I don't mention it here very often. It's still on and is imminently close. But I don't mention it here because I don't want it to permeate EVERY part of my life.
But it does. I can't fight it. It effects my choice of clothing for work (what do I have left in my closet), my grocery shopping trips (will we eat this all?) and my conversations. It is hard - it is exhausting and emotionally gruelling.
But that's ok. It is part of the deal and we knew that going in. I am trying to make it part of the experience - knowing that every experience has good parts, bad parts and unbelievable parts.
The best part of this past week was when four amazing girls - J., Andi, Cathy and Lauren - knit me a blanket to keep me warm on Austrlian winter nights. The blanket is gorgeous and knit with amazingly soft yarn, but the best part - it was made by them with love. So when I'm sitting in Perth trying not to get homesick, I can wrap this around me and think of them, and their laughter and how much they make me smile. And they will continue to do so. Computers will be warmed up and the net will be buzzing with us girls laughing online. It'll work, because we'll make it work.
5 comments:
Amen, Sister.
And thanks for not crying when we gave it to you. And thanks for not making me cry. Yet.

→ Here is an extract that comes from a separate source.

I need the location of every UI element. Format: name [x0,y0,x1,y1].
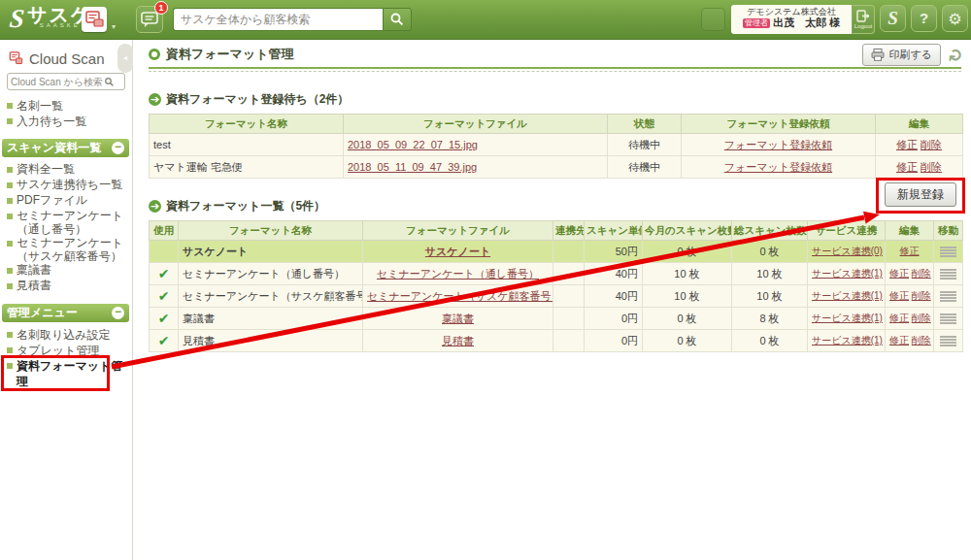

What a lovely comforting thing to do. And thank goodness we live in a marvelous electronic age so that its easy to keep in touch with the people you love.
Awww that sounds like a great gift.
What Jo said.
Crying moratorium! (And yes. I realize I've broken it, but I'm trying. I really am.)
That does sound like a great gift! I hope the move goes smoothly for you. Living in Australia sounds like a great adventure.